Rabbi Samson Raphael Hirsch, Horeb, Chapter 62, Section 427
Following the many precedents prescribed in the Code of Jewish Law, we would have little difficulty in arriving at the conclusion that, if indeed eating meat is injurious to one’s health, it is not only permissible, but possibly even mandatory that we reduce our ingestion of an unhealthful product to the minimal level.
Rabbi Alfred Cohen, “Vegetarianism From a Jewish Perspective”, Journal of Halacha and Contemporary Society, Vol. 1, No. II, (Fall, 1981), 61.
As it is halachically prohibited to harm oneself and as healthy, nutritious vegetarian alternatives are easily available, meat consumption has become halachically unjustifiable.
Rosen, Rabbi David, “Vegetarianism: An Orthodox Jewish Perspective”, in Rabbis and Vegetarianism: An Evolving Tradition, edited by Roberta Kalechofsky (Micah Publications: Marblehead, Massachusetts, 1995), 54.)
8. Prophets’ views on sacrifices
For I spoke not unto your fathers, nor commanded them on the day that I brought them out of the land of Egypt, concerning burnt- offerings or sacrifices; but this thing I commanded them, saying, “Obey my voice, and I will be your God, and you shall be my people; and walk in all the ways that I have commanded you, that it may be well unto you.
Jeremiah 7:22 -23
I desire mercy, not sacrifice.
“To what purpose is the multitude of your sacrifices unto Me?” says the Lord. “I am full of the burnt offerings of rams, and the fat of beasts; and I delight not in the blood of bullocks, or of lambs or of he-goats. . . bring no more vain oblations… Your new moon and your appointed feasts my soul hates; … and when you spread forth your hands, I will hide my eyes from you; yes, when you make many prayers, I will not hear; your hands are full of blood.”
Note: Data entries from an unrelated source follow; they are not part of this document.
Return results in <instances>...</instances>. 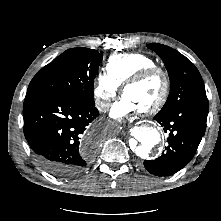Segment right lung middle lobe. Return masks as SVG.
I'll return each instance as SVG.
<instances>
[{
	"instance_id": "obj_1",
	"label": "right lung middle lobe",
	"mask_w": 221,
	"mask_h": 221,
	"mask_svg": "<svg viewBox=\"0 0 221 221\" xmlns=\"http://www.w3.org/2000/svg\"><path fill=\"white\" fill-rule=\"evenodd\" d=\"M102 55L84 47L66 50L43 67L28 90L44 89L77 102L95 105L93 86Z\"/></svg>"
}]
</instances>
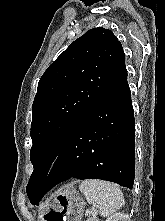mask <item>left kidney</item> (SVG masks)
Instances as JSON below:
<instances>
[{
	"label": "left kidney",
	"instance_id": "left-kidney-1",
	"mask_svg": "<svg viewBox=\"0 0 165 221\" xmlns=\"http://www.w3.org/2000/svg\"><path fill=\"white\" fill-rule=\"evenodd\" d=\"M106 221H130V217L128 214L119 212L111 215Z\"/></svg>",
	"mask_w": 165,
	"mask_h": 221
}]
</instances>
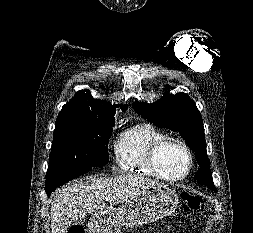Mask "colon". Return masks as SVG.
Returning a JSON list of instances; mask_svg holds the SVG:
<instances>
[{"instance_id":"5ec220e1","label":"colon","mask_w":253,"mask_h":233,"mask_svg":"<svg viewBox=\"0 0 253 233\" xmlns=\"http://www.w3.org/2000/svg\"><path fill=\"white\" fill-rule=\"evenodd\" d=\"M182 198L190 210H199L205 204V198L201 195L184 193ZM68 233H84V228L81 225H73L68 230Z\"/></svg>"}]
</instances>
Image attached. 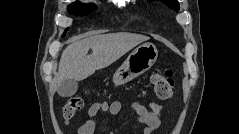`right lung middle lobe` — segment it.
Segmentation results:
<instances>
[{
    "label": "right lung middle lobe",
    "instance_id": "dd1d6c3e",
    "mask_svg": "<svg viewBox=\"0 0 239 134\" xmlns=\"http://www.w3.org/2000/svg\"><path fill=\"white\" fill-rule=\"evenodd\" d=\"M95 8L96 7L94 4L85 5L82 3L74 2L68 6V11H70L71 13L76 14V15H83V14L92 12ZM67 30L68 29H66L65 32Z\"/></svg>",
    "mask_w": 239,
    "mask_h": 134
}]
</instances>
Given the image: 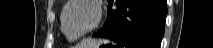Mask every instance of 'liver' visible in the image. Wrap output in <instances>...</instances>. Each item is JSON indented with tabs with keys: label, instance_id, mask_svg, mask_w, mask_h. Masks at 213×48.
Returning <instances> with one entry per match:
<instances>
[{
	"label": "liver",
	"instance_id": "liver-1",
	"mask_svg": "<svg viewBox=\"0 0 213 48\" xmlns=\"http://www.w3.org/2000/svg\"><path fill=\"white\" fill-rule=\"evenodd\" d=\"M96 42L95 41H92V40H85V41H82V43L80 44V48H87L93 44H95Z\"/></svg>",
	"mask_w": 213,
	"mask_h": 48
}]
</instances>
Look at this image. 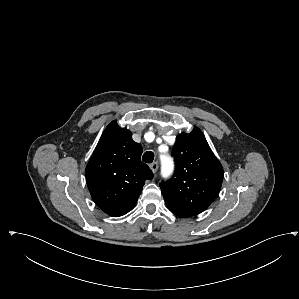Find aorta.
Masks as SVG:
<instances>
[{"mask_svg": "<svg viewBox=\"0 0 299 299\" xmlns=\"http://www.w3.org/2000/svg\"><path fill=\"white\" fill-rule=\"evenodd\" d=\"M172 170V161L168 157L162 158V172L164 175H168Z\"/></svg>", "mask_w": 299, "mask_h": 299, "instance_id": "762f6f07", "label": "aorta"}]
</instances>
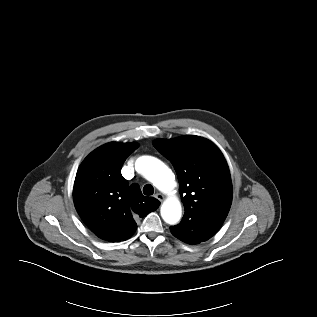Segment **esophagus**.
<instances>
[{
	"label": "esophagus",
	"instance_id": "esophagus-1",
	"mask_svg": "<svg viewBox=\"0 0 317 317\" xmlns=\"http://www.w3.org/2000/svg\"><path fill=\"white\" fill-rule=\"evenodd\" d=\"M156 199H158L159 201H163V199H164V196L162 195V194H160V193H156L155 194V196H154Z\"/></svg>",
	"mask_w": 317,
	"mask_h": 317
}]
</instances>
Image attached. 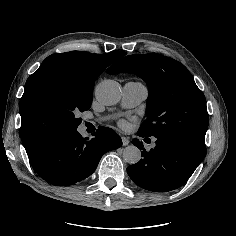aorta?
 Returning <instances> with one entry per match:
<instances>
[{"mask_svg":"<svg viewBox=\"0 0 236 236\" xmlns=\"http://www.w3.org/2000/svg\"><path fill=\"white\" fill-rule=\"evenodd\" d=\"M96 99L104 105H114L121 98L120 84L114 80H104L95 89ZM123 159L129 164H136L141 159V151L134 145H129L123 150Z\"/></svg>","mask_w":236,"mask_h":236,"instance_id":"aorta-1","label":"aorta"}]
</instances>
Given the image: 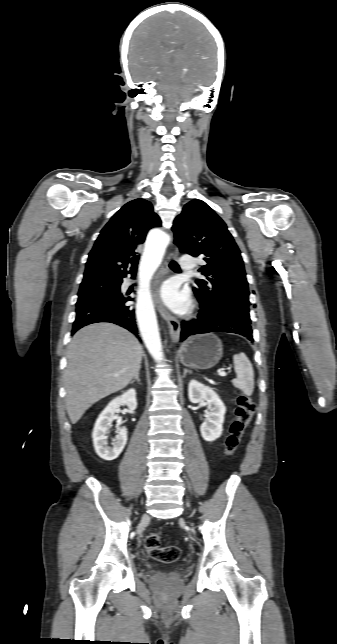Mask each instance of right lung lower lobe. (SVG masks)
<instances>
[{"label": "right lung lower lobe", "instance_id": "98d812e1", "mask_svg": "<svg viewBox=\"0 0 337 644\" xmlns=\"http://www.w3.org/2000/svg\"><path fill=\"white\" fill-rule=\"evenodd\" d=\"M135 276L136 269L128 271ZM127 273V274H128ZM123 275L119 281L122 283ZM133 299L120 292L97 301L78 305L76 307V319L73 323L72 335L80 328L97 322H111L120 325L138 336V329L135 321L134 309L127 305Z\"/></svg>", "mask_w": 337, "mask_h": 644}]
</instances>
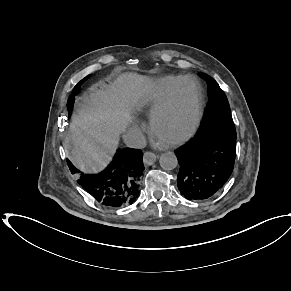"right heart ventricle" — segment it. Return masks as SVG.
Segmentation results:
<instances>
[{
  "mask_svg": "<svg viewBox=\"0 0 291 291\" xmlns=\"http://www.w3.org/2000/svg\"><path fill=\"white\" fill-rule=\"evenodd\" d=\"M180 78L179 76H168L160 78L151 84L146 91L139 111L144 115L151 116L161 105L171 87L177 83Z\"/></svg>",
  "mask_w": 291,
  "mask_h": 291,
  "instance_id": "obj_1",
  "label": "right heart ventricle"
}]
</instances>
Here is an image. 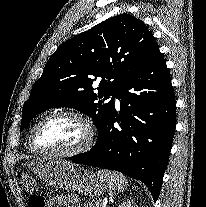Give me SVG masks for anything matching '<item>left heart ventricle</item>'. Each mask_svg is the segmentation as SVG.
Segmentation results:
<instances>
[{
	"label": "left heart ventricle",
	"mask_w": 206,
	"mask_h": 207,
	"mask_svg": "<svg viewBox=\"0 0 206 207\" xmlns=\"http://www.w3.org/2000/svg\"><path fill=\"white\" fill-rule=\"evenodd\" d=\"M87 137L85 126L69 116L43 122L35 134L36 143L46 149L71 150L82 145Z\"/></svg>",
	"instance_id": "b2bd125f"
}]
</instances>
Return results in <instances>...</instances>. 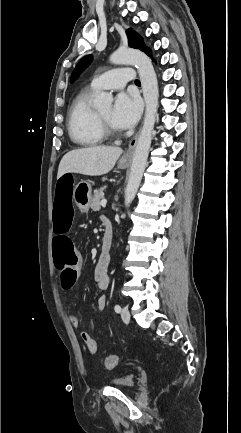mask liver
<instances>
[{
    "instance_id": "6515ba94",
    "label": "liver",
    "mask_w": 241,
    "mask_h": 433,
    "mask_svg": "<svg viewBox=\"0 0 241 433\" xmlns=\"http://www.w3.org/2000/svg\"><path fill=\"white\" fill-rule=\"evenodd\" d=\"M123 150L119 147L94 146L72 150L60 161L57 178L65 173L100 176L113 169Z\"/></svg>"
}]
</instances>
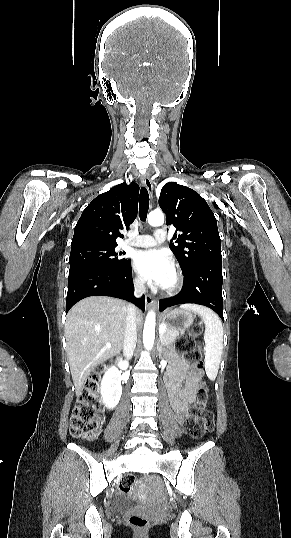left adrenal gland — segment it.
I'll list each match as a JSON object with an SVG mask.
<instances>
[{"mask_svg": "<svg viewBox=\"0 0 291 538\" xmlns=\"http://www.w3.org/2000/svg\"><path fill=\"white\" fill-rule=\"evenodd\" d=\"M157 351L159 353V357L161 358L162 357V351H163V344L160 343V340L157 343Z\"/></svg>", "mask_w": 291, "mask_h": 538, "instance_id": "1", "label": "left adrenal gland"}]
</instances>
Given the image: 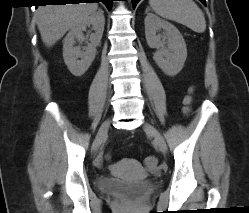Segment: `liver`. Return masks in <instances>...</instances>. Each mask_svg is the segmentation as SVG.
Listing matches in <instances>:
<instances>
[{
  "mask_svg": "<svg viewBox=\"0 0 249 213\" xmlns=\"http://www.w3.org/2000/svg\"><path fill=\"white\" fill-rule=\"evenodd\" d=\"M97 9L96 2L39 6L35 17L42 41L51 47L69 29L94 14Z\"/></svg>",
  "mask_w": 249,
  "mask_h": 213,
  "instance_id": "liver-1",
  "label": "liver"
}]
</instances>
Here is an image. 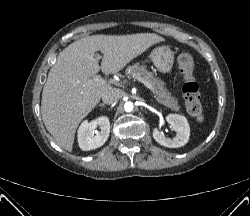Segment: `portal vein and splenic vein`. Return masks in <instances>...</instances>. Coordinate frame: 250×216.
Listing matches in <instances>:
<instances>
[{"label":"portal vein and splenic vein","mask_w":250,"mask_h":216,"mask_svg":"<svg viewBox=\"0 0 250 216\" xmlns=\"http://www.w3.org/2000/svg\"><path fill=\"white\" fill-rule=\"evenodd\" d=\"M134 78L137 79L139 82L143 83L144 86L147 87L150 91H153L152 85L143 77H141L140 75H134ZM108 82L112 83L113 80H109ZM106 83L107 81L103 79L100 75L93 77V79L89 81V84L92 86H102Z\"/></svg>","instance_id":"18ae733b"}]
</instances>
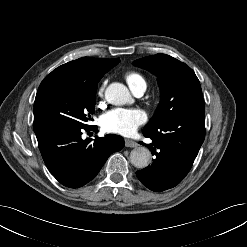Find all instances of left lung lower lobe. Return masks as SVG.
Returning a JSON list of instances; mask_svg holds the SVG:
<instances>
[{"mask_svg":"<svg viewBox=\"0 0 247 247\" xmlns=\"http://www.w3.org/2000/svg\"><path fill=\"white\" fill-rule=\"evenodd\" d=\"M152 139L144 144L153 163L136 172L138 179L150 190L161 192L179 184L190 171L205 138L204 116L175 117L154 130H143Z\"/></svg>","mask_w":247,"mask_h":247,"instance_id":"0a47b994","label":"left lung lower lobe"}]
</instances>
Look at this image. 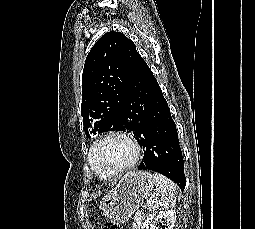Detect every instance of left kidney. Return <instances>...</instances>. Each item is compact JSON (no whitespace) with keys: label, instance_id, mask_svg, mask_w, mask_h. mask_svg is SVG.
<instances>
[{"label":"left kidney","instance_id":"5707ae66","mask_svg":"<svg viewBox=\"0 0 255 229\" xmlns=\"http://www.w3.org/2000/svg\"><path fill=\"white\" fill-rule=\"evenodd\" d=\"M164 219V229H173L176 220V211L173 209L150 214L143 223L142 229H157L156 224Z\"/></svg>","mask_w":255,"mask_h":229}]
</instances>
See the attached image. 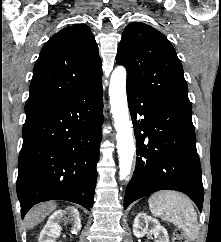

I hate, I despise your feasts, and I will take no delight in your solemn assemblies. Though you offer me burnt offerings and your meal offerings, I will not accept them; neither will I regard the peace-offerings of your fat beasts. Take away from me the noise of your song; and let Me not hear the melody of your psalteries. But let justice well up as waters, and righteousness as a mighty stream.
Amos 5:21- 4
He that kills an ox is as if he slew a person.